The Photographers’ Gallery presents FreshFaced+WildEyed 2013, its annual exhibition showcasing the quality and breadth of graduates’ practices from photographic courses across the UK. The exhibition aims to draw attention to innovative new talents from a range of photographic fields and is dedicated to recognising and nurturing new talents. Now in its sixth year, FreshFaced+WildEyed 2013 will continue offering a small group of finalists further development opportunities through the Gallery’s mentorship scheme. For the first time this year the exhibition will incorporate The Wall, the centrepiece of the Gallery’s digital programme, as part of the display.
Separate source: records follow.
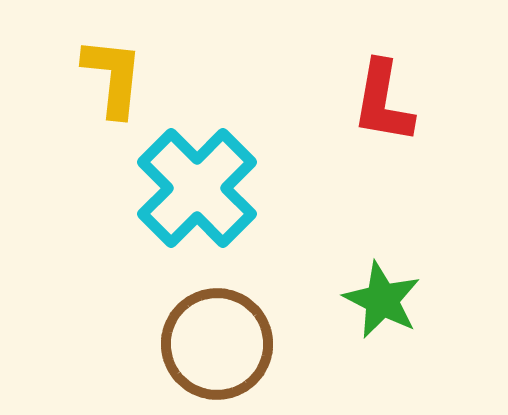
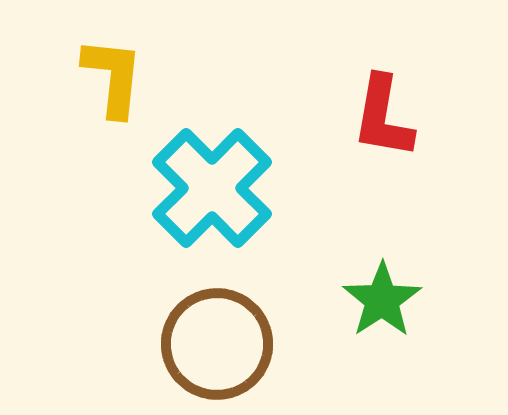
red L-shape: moved 15 px down
cyan cross: moved 15 px right
green star: rotated 12 degrees clockwise
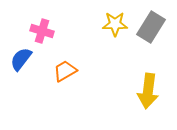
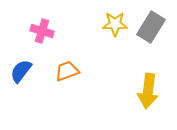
blue semicircle: moved 12 px down
orange trapezoid: moved 2 px right; rotated 10 degrees clockwise
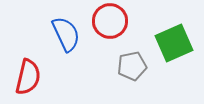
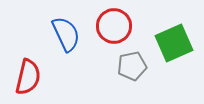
red circle: moved 4 px right, 5 px down
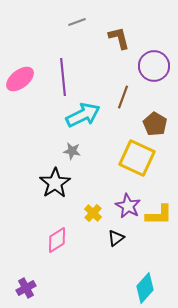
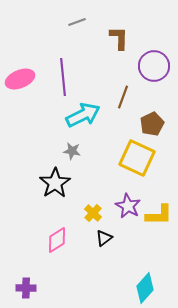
brown L-shape: rotated 15 degrees clockwise
pink ellipse: rotated 16 degrees clockwise
brown pentagon: moved 3 px left; rotated 15 degrees clockwise
black triangle: moved 12 px left
purple cross: rotated 30 degrees clockwise
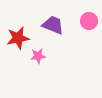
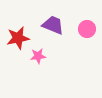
pink circle: moved 2 px left, 8 px down
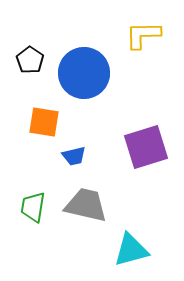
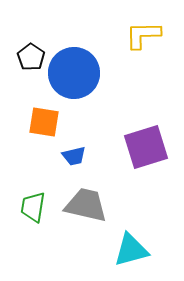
black pentagon: moved 1 px right, 3 px up
blue circle: moved 10 px left
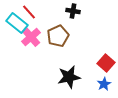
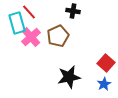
cyan rectangle: rotated 35 degrees clockwise
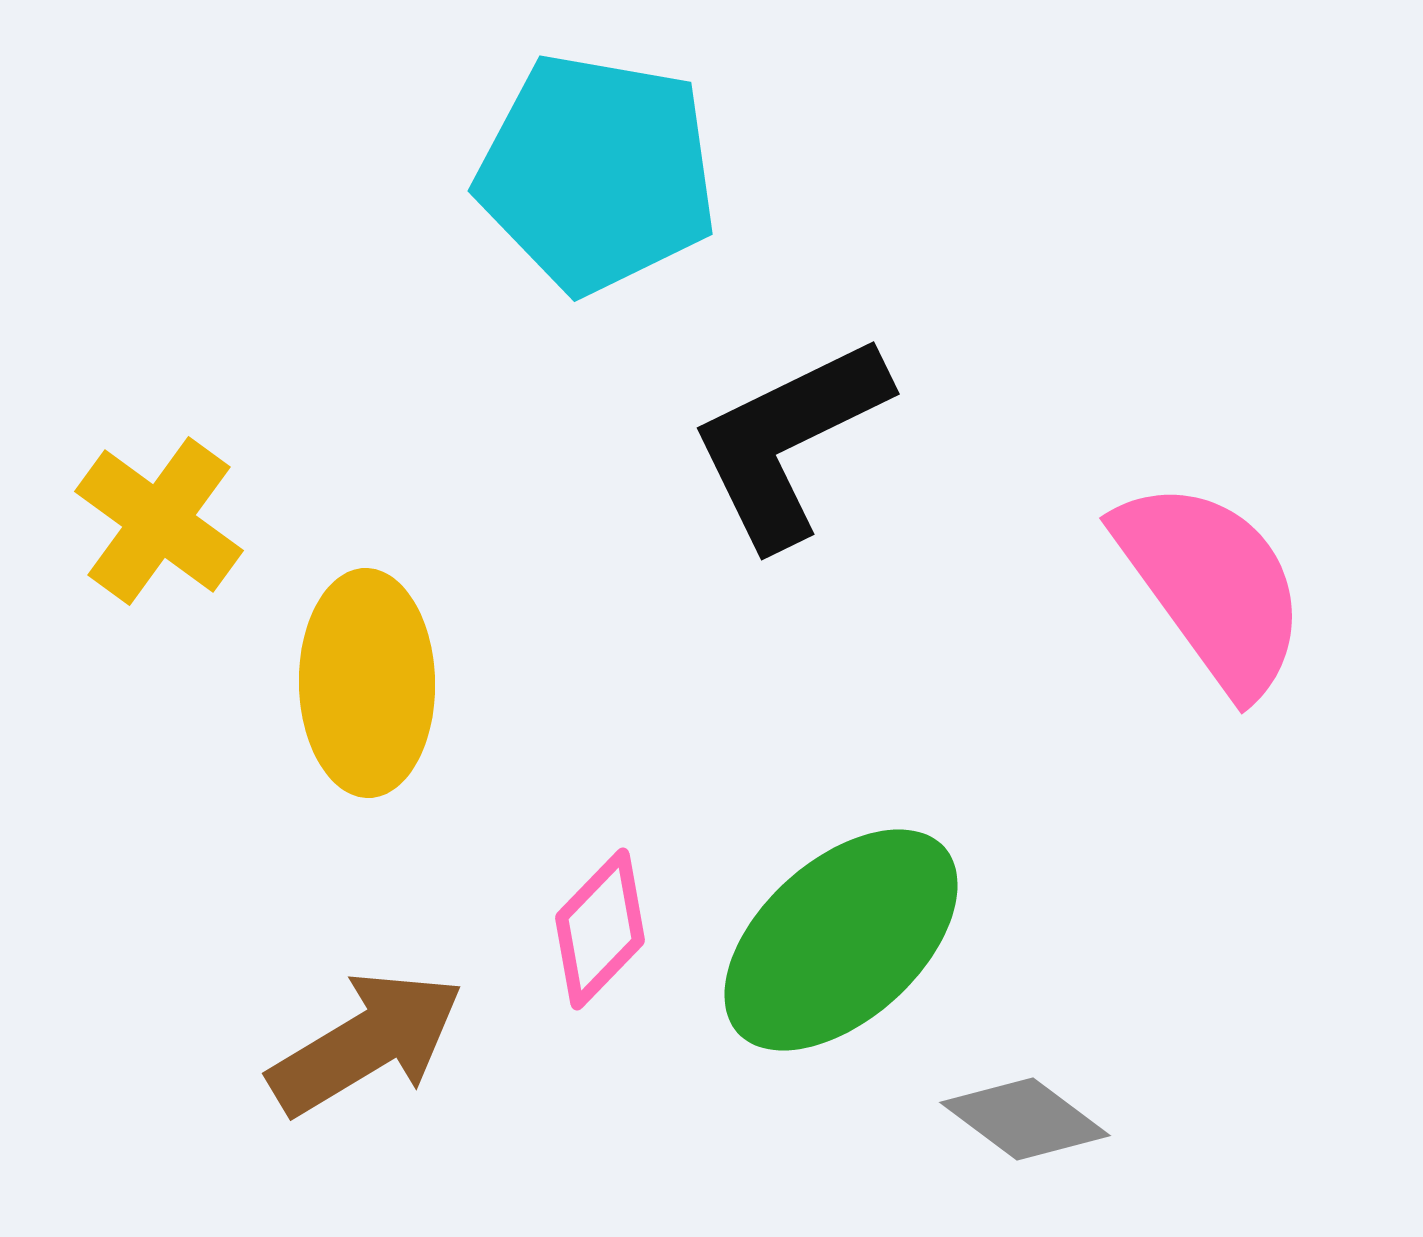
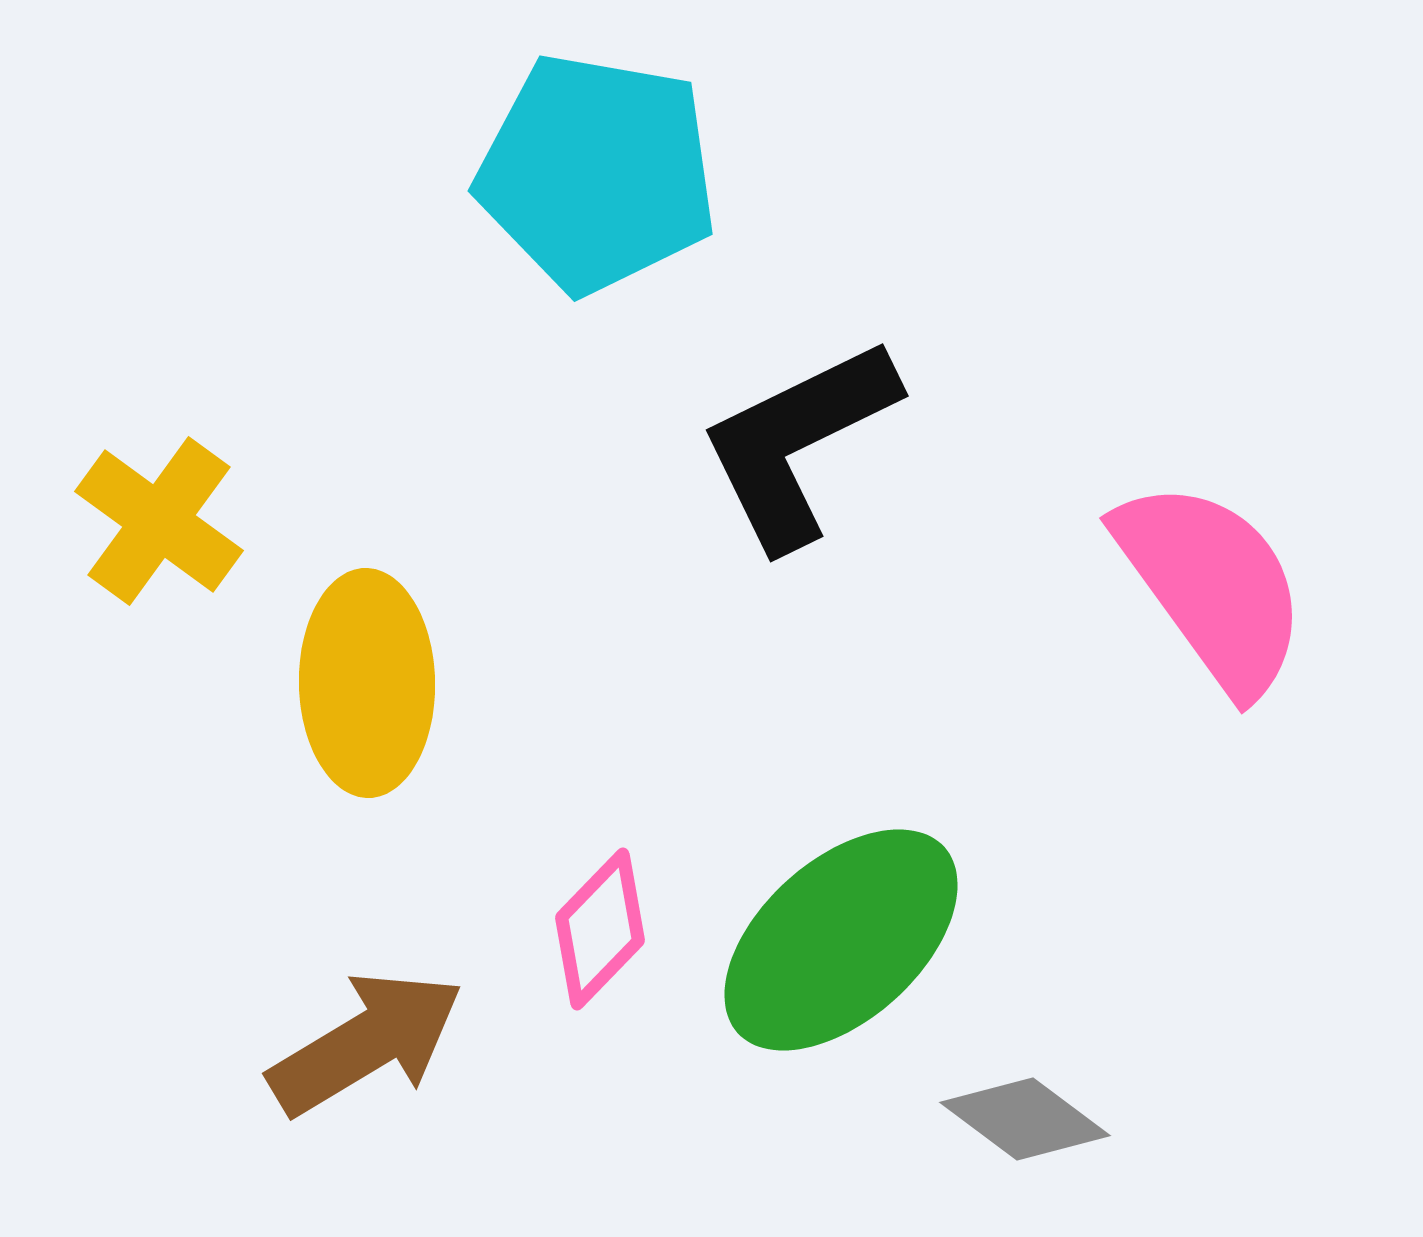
black L-shape: moved 9 px right, 2 px down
Twenty-two recent graduates have been selected from an open submission of over 300 applicants. They were chosen by a judging panel of photography experts: Eileen Perrier, artist and lecturer; Zoe Pilger, art critic for The Independent and winner of the 2011 Frieze Writer’s Prize; Niru Ratnam, Head of Gallery Development, Art13 London and Brett Rogers, Director, The Photographers' Gallery. The finalists have all graduated in the past year from BA and MA visual arts courses across the UK with photography and digital media forming the main component of their practice.

Political and socio-economic themes run through many of this year’s projects. Julian Bonnin’s and Harry Mitchell’s works focus on the Israeli-Palestinian conflict and the events in and around Tahrir Square in Cairo. Italo Morales, Andrei Nacu and Anastasia Shpilko examine the lingering impact of discord and fighting in Eastern Europe through photographs of everyday life in Sarajevo, Romania, Belarus and Lithuania. Tina Remiz’s and Sunil Shah’s photographs look at issues of migration and cultural identity as experienced in their personal journeys from Latvia and Uganda. Basil Al-Rawi’s series of abandoned urban advertising space reflects on the collapse of the Irish property bubble and Daniel Mayrit uses staged images that copy the aesthetic of Google Street View to question photography’s ability to authentically represent events.

Cultural attitudes and stereotypes towards sexuality and homosexuality are questioned in the works of Tania Olive and Bronia Stewart. Man’s relationship to the natural world is at the centre of Lorna Evans and Kristin Hoell projects while Guillaume Bourieau, Jolanta Dolewska and Joanne Mullins explore the architecture and aesthetics of the spaces we inhabit. Jack Day’s video of commuters and Joachim Fleinert’s animated images of 19th century portraits will be displayed on The Wall as part of the Gallery’s digital programme. Family, nostalgia and investigations into photography itself are all present in the works of Jinkyun Ahn, Iris Brember, Nicolas Feldmeyer and Petra Stenvall.

Brett Rogers, Director, The Photographers’ Gallery, and a member of the judging panel said: The judges were overwhelmed with the exceptional range of work presented to FreshFaced+WildEyed again this year. They deliberated long and hard to select the twenty-two finalists, all of whose work they felt reflected the strength of UK photographic education over the recent year. A propensity to explore a broad range of issues from the political to the personal, approached with imagination, conceptual rigour and visual flair, is evident in all of the selected work. Because of this, the exhibition deserves to attract critical interest from aspiring photographers, artists and collectors as well as the general public.